Known gaps / next steps

  • R5 fence — still pending (operator-deferred). Do before any UNTRUSTED workflow.
  • Package registry (Stage-2) — C1/C5 + any cross-repo @olsitec dep need the Forgejo package registry populated (publish olsicrypto, svelte-common, …). Then docker-build for seaspots-homepage / token-service can be validated end-to-end (npmrc via build-args).
  • Forgejo upgrade (v15) — reusable workflows already work on v11 with the caller runs-on + short-ref quirks; a v15 upgrade (LTS, Apr 2026) removes both (omit runs-on → workflow expansion + separate logs). See .forgejo/workflows/README.md.
  • T15index.ts phase marker still T10-runner; Gate A/B comments; docs/DAY-ZERO-TIMELINE.md.

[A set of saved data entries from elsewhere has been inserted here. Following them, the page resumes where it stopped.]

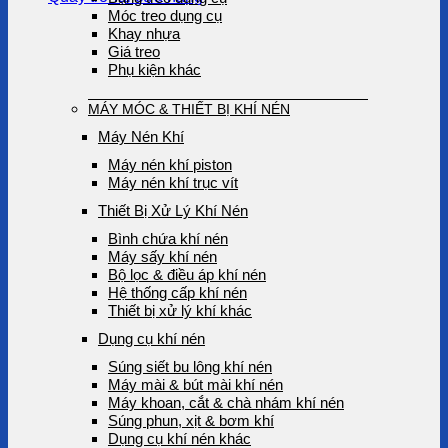
Móc treo dụng cụ
Khay nhựa
Giá treo
Phụ kiện khác
MÁY MÓC & THIẾT BỊ KHÍ NÉN
Máy Nén Khí
Máy nén khí piston
Máy nén khí trục vít
Thiết Bị Xử Lý Khí Nén
Bình chứa khí nén
Máy sấy khí nén
Bộ lọc & điều áp khí nén
Hệ thống cấp khí nén
Thiết bị xử lý khí khác
Dụng cụ khí nén
Súng siết bu lông khí nén
Máy mài & bút mài khí nén
Máy khoan, cắt & chà nhám khí nén
Súng phun, xịt & bơm khí
Dụng cụ khí nén khác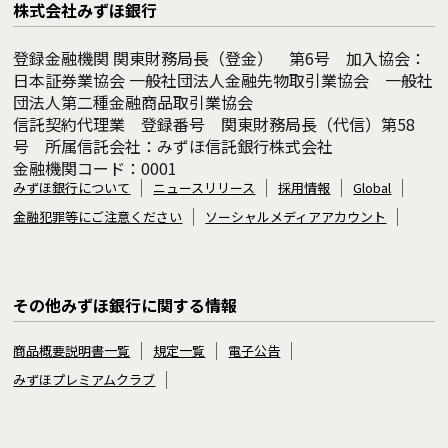
株式会社みずほ銀行
登録金融機関 関東財務局長（登金） 第6号 加入協会：
日本証券業協会 一般社団法人金融先物取引業協会 一般社
団法人第二種金融商品取引業協会
信託契約代理業 登録番号 関東財務局長（代信）第58
号 所属信託会社：みずほ信託銀行株式会社
金融機関コード：0001
みずほ銀行について
ニュースリリース
採用情報
Global
金融犯罪等にご注意ください
ソーシャルメディアアカウント
その他みずほ銀行に関する情報
商品概要説明書一覧
規定一覧
電子公告
みずほプレミアムクラブ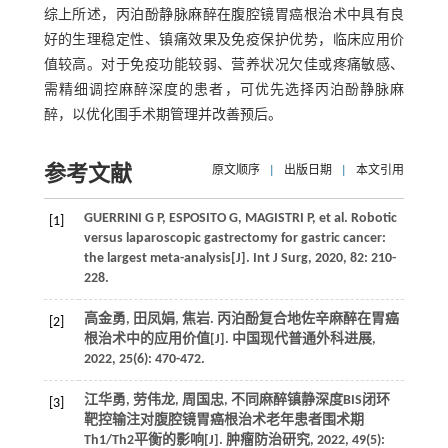
综上所述，丙泊酚静脉麻醉在腹腔镜胃癌根治术中具有良
好的生理稳定性、镇痛效果及免疫保护优势，临床应用价
值较高。对于免疫功能较弱、营养状况欠佳或疼痛敏感、
需精细调控麻醉深度的患者，可优先选择丙泊酚静脉麻
醉，以优化围手术期管理并改善预后。
参考文献
原文顺序
|
出版日期
|
本文引用
GUERRINI G P, ESPOSITO G, MAGISTRI P, et al. Robotic
[1]
versus laparoscopic gastrectomy for gastric cancer:
the largest meta-analysis[J]. Int J Surg, 2020, 82: 210-
228.
高金勇, 田凤娟, 焦岩. 丙泊酚复合地佐辛麻醉在胃癌
[2]
根治术中的应用价值[J]. 中国现代普通外科进展,
2022, 25(6): 470-472.
江华勇, 劳伟龙, 周国忠, 不同麻醉镇静深度BIS闭环
[3]
靶控输注对腹腔镜胃癌根治术老年患者围术期
Th1/Th2平衡的影响[J]. 肿瘤防治研究, 2022, 49(5):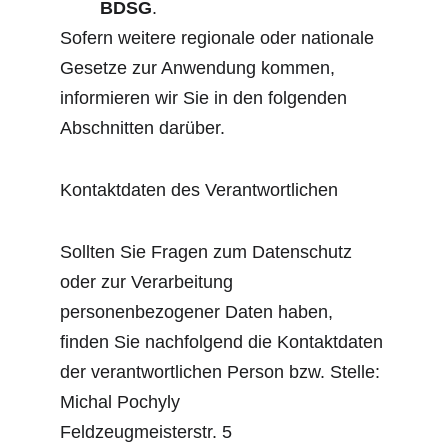
BDSG
.
Sofern weitere regionale oder nationale 
Gesetze zur Anwendung kommen, 
informieren wir Sie in den folgenden 
Abschnitten darüber.
Kontaktdaten des Verantwortlichen
Sollten Sie Fragen zum Datenschutz 
oder zur Verarbeitung 
personenbezogener Daten haben, 
finden Sie nachfolgend die Kontaktdaten 
der verantwortlichen Person bzw. Stelle:
Michal Pochyly
Feldzeugmeisterstr. 5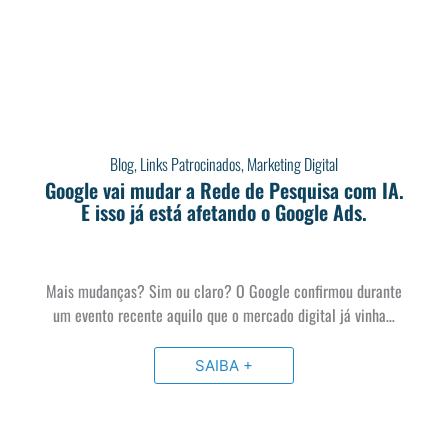
Blog
,
Links Patrocinados
,
Marketing Digital
Google vai mudar a Rede de Pesquisa com IA.
E isso já está afetando o Google Ads.
Mais mudanças? Sim ou claro? O Google confirmou durante
um evento recente aquilo que o mercado digital já vinha…
SAIBA +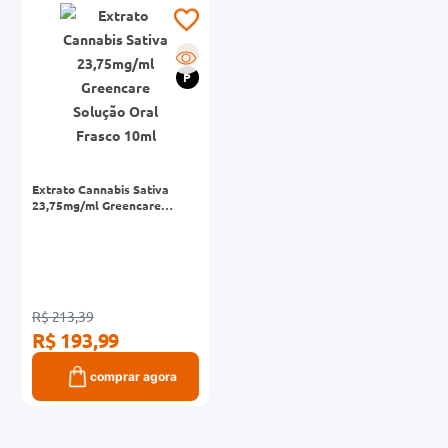
0mg
R
r
P
ez
Extrato Cannabis Sativa
23,75mg/ml Greencare
Solução Oral Frasco 10ml
R$ 213,39
R$ 193,99
comprar agora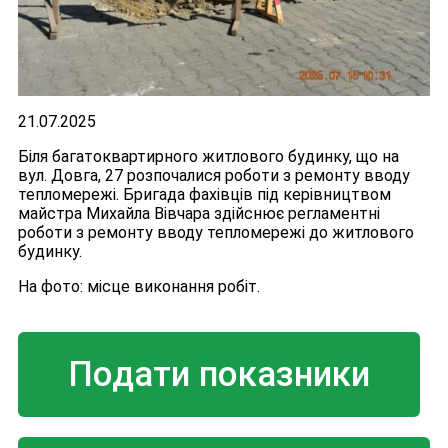
21.07.2025
Біля багатоквартирного житлового будинку, що на
вул. Довга, 27 розпочалися роботи з ремонту вводу
тепломережі. Бригада фахівців під керівництвом
майстра Михайла Вівчара здійснює регламентні
роботи з ремонту вводу тепломережі до житлового
будинку.
На фото: місце виконання робіт.
Подати показники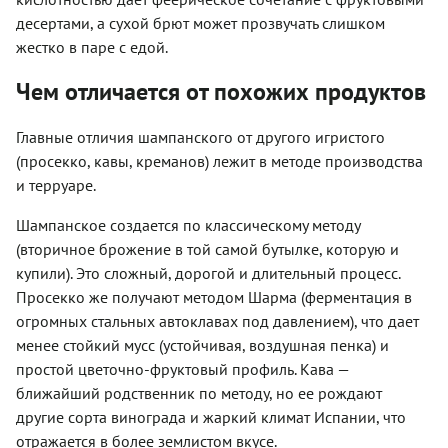
десертами, а сухой брют может прозвучать слишком
жестко в паре с едой.
Чем отличается от похожих продуктов
Главные отличия шампанского от другого игристого
(просекко, кавы, креманов) лежит в методе производства
и терруаре.
Шампанское создается по классическому методу
(вторичное брожение в той самой бутылке, которую и
купили). Это сложный, дорогой и длительный процесс.
Просекко же получают методом Шарма (ферментация в
огромных стальных автоклавах под давлением), что дает
менее стойкий мусс (устойчивая, воздушная пенка) и
простой цветочно-фруктовый профиль. Кава —
ближайший родственник по методу, но ее рождают
другие сорта винограда и жаркий климат Испании, что
отражается в более землистом вкусе.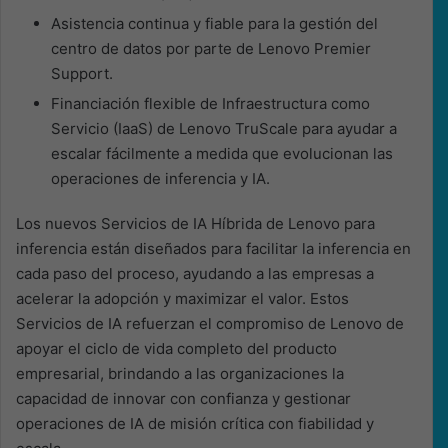
Asistencia continua y fiable para la gestión del
centro de datos por parte de Lenovo Premier
Support.
Financiación flexible de Infraestructura como
Servicio (IaaS) de Lenovo TruScale para ayudar a
escalar fácilmente a medida que evolucionan las
operaciones de inferencia y IA.
Los nuevos Servicios de IA Híbrida de Lenovo para
inferencia están diseñados para facilitar la inferencia en
cada paso del proceso, ayudando a las empresas a
acelerar la adopción y maximizar el valor. Estos
Servicios de IA refuerzan el compromiso de Lenovo de
apoyar el ciclo de vida completo del producto
empresarial, brindando a las organizaciones la
capacidad de innovar con confianza y gestionar
operaciones de IA de misión crítica con fiabilidad y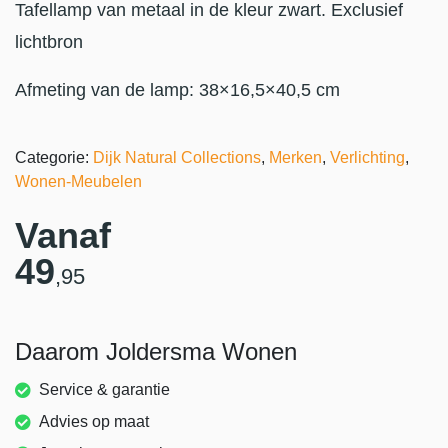
Tafellamp van metaal in de kleur zwart. Exclusief
lichtbron
Afmeting van de lamp: 38×16,5×40,5 cm
Categorie:
Dijk Natural Collections
,
Merken
,
Verlichting
,
Wonen-Meubelen
Vanaf
49
,95
Daarom Joldersma Wonen
Service & garantie
Advies op maat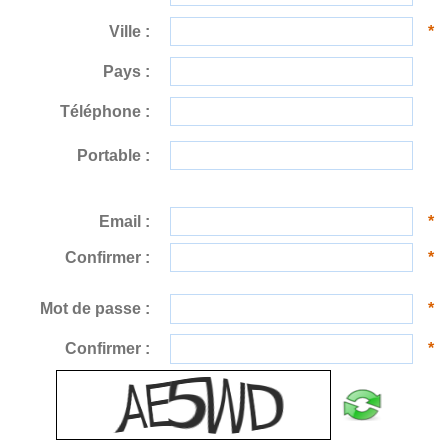
Ville :
*
Pays :
Téléphone :
Portable :
Email :
*
Confirmer :
*
Mot de passe :
*
Confirmer :
*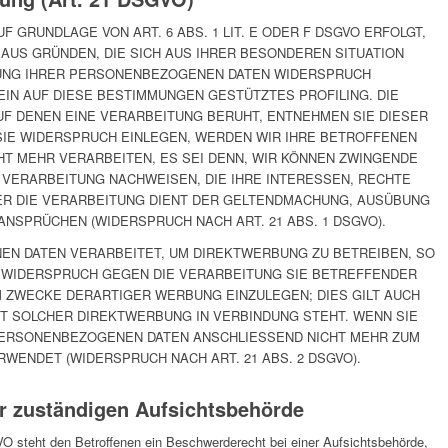
 GRUNDLAGE VON ART. 6 ABS. 1 LIT. E ODER F DSGVO ERFOLGT,
 AUS GRÜNDEN, DIE SICH AUS IHRER BESONDEREN SITUATION
UNG IHRER PERSONENBEZOGENEN DATEN WIDERSPRUCH
 EIN AUF DIESE BESTIMMUNGEN GESTÜTZTES PROFILING. DIE
F DENEN EINE VERARBEITUNG BERUHT, ENTNEHMEN SIE DIESER
IE WIDERSPRUCH EINLEGEN, WERDEN WIR IHRE BETROFFENEN
T MEHR VERARBEITEN, ES SEI DENN, WIR KÖNNEN ZWINGENDE
VERARBEITUNG NACHWEISEN, DIE IHRE INTERESSEN, RECHTE
ER DIE VERARBEITUNG DIENT DER GELTENDMACHUNG, AUSÜBUNG
NSPRÜCHEN (WIDERSPRUCH NACH ART. 21 ABS. 1 DSGVO).
N DATEN VERARBEITET, UM DIREKTWERBUNG ZU BETREIBEN, SO
T WIDERSPRUCH GEGEN DIE VERARBEITUNG SIE BETREFFENDER
ZWECKE DERARTIGER WERBUNG EINZULEGEN; DIES GILT AUCH
MIT SOLCHER DIREKTWERBUNG IN VERBINDUNG STEHT. WENN SIE
ERSONENBEZOGENEN DATEN ANSCHLIESSEND NICHT MEHR ZUM
ENDET (WIDERSPRUCH NACH ART. 21 ABS. 2 DSGVO).
r zuständigen Aufsichts­behörde
O steht den Betroffenen ein Beschwerderecht bei einer Aufsichtsbehörde,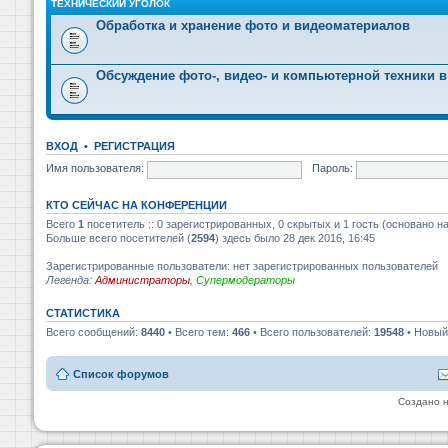
ТЕХНИЧЕСКИЙ УГОЛОК
Обработка и хранение фото и видеоматериалов
Обсуждение фото-, видео- и компьютерной техники в
ВХОД
•
РЕГИСТРАЦИЯ
Имя пользователя:
Пароль:
КТО СЕЙЧАС НА КОНФЕРЕНЦИИ
Всего
1
посетитель :: 0 зарегистрированных, 0 скрытых и 1 гость (основано н
Больше всего посетителей (
2594
) здесь было 28 дек 2016, 16:45
Зарегистрированные пользователи: нет зарегистрированных пользователей
Легенда:
Администраторы
,
Супермодераторы
СТАТИСТИКА
Всего сообщений:
8440
• Всего тем:
466
• Всего пользователей:
19548
• Новый
Список форумов
Создано 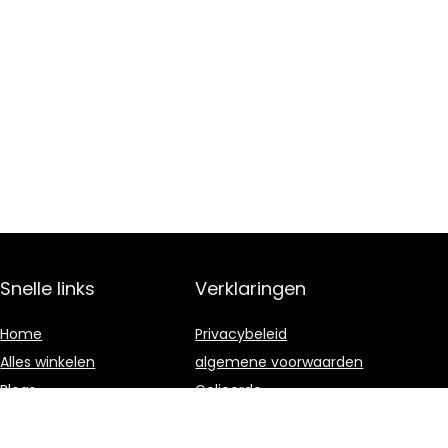
Snelle links
Verklaringen
Home
Privacybeleid
Alles winkelen
algemene voorwaarden
Blogs
Gelieerde
openbaarmaking
Onze webshops
Adverteren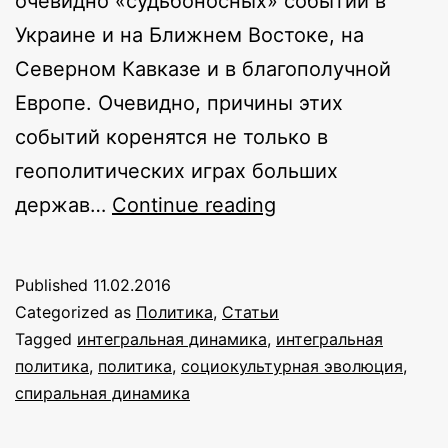
очевидно «судьбоносных» событий в
Украине и на Ближнем Востоке, на
Северном Кавказе и в благополучной
Европе. Очевидно, причины этих
событий коренятся не только в
геополитических играх больших
Интегральный
держав…
Continue reading
взгляд
на
Published
11.02.2016
проблемы
Categorized as
Политика
,
Статьи
национальной
Tagged
интегральная динамика
,
интегральная
политика
,
политика
,
социокультурная эволюция
,
идентичности
спиральная динамика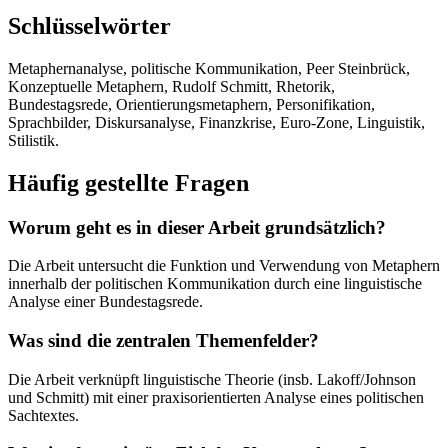
Schlüsselwörter
Metaphernanalyse, politische Kommunikation, Peer Steinbrück,
Konzeptuelle Metaphern, Rudolf Schmitt, Rhetorik,
Bundestagsrede, Orientierungsmetaphern, Personifikation,
Sprachbilder, Diskursanalyse, Finanzkrise, Euro-Zone, Linguistik,
Stilistik.
Häufig gestellte Fragen
Worum geht es in dieser Arbeit grundsätzlich?
Die Arbeit untersucht die Funktion und Verwendung von Metaphern
innerhalb der politischen Kommunikation durch eine linguistische
Analyse einer Bundestagsrede.
Was sind die zentralen Themenfelder?
Die Arbeit verknüpft linguistische Theorie (insb. Lakoff/Johnson
und Schmitt) mit einer praxisorientierten Analyse eines politischen
Sachtextes.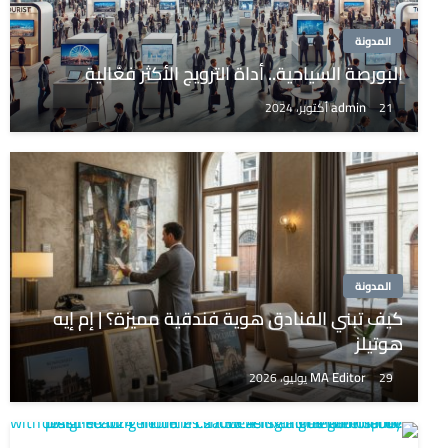
المدونة
البورصة السياحية.. أداة الترويج الأكثر فعَّالية
admin
21 أكتوبر، 2024
المدونة
كيف تبني الفنادق هوية فندقية مميزة؟ | إم إيه
هوتيلز
MA Editor
29 يوليو، 2026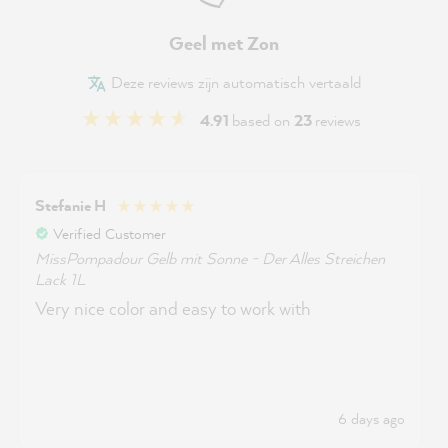
Geel met Zon
Deze reviews zijn automatisch vertaald
4.91
based on
23
reviews
Stefanie H
Verified Customer
MissPompadour Gelb mit Sonne - Der Alles Streichen
Lack 1L
Very nice color and easy to work with
6 days ago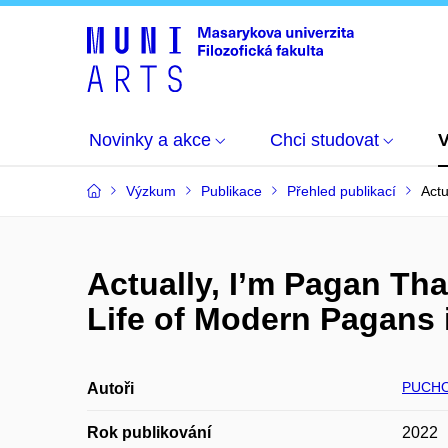
Novinky a akce
Chci studovat
Výzkum
Publikace
Přehled publikací
Actu
Actually, I’m Pagan Tha
Life of Modern Pagans 
PUCHO
Autoři
Rok publikování
2022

  • Hardening — pin floating refs (IMAGE_REGISTRY PIN_DIGEST, IMAGE_RUSTFS latest, IMAGE_CI tag); pre-bake pulumi plugins into foundation-ci to drop preview's per-run auto-install; register in Olsitec MCP (D6). VM sshd MaxStartups before refresh-in-CI.

Operating mode for next session: HIGH-RISK / INFRA (remote VM, Docker, secrets).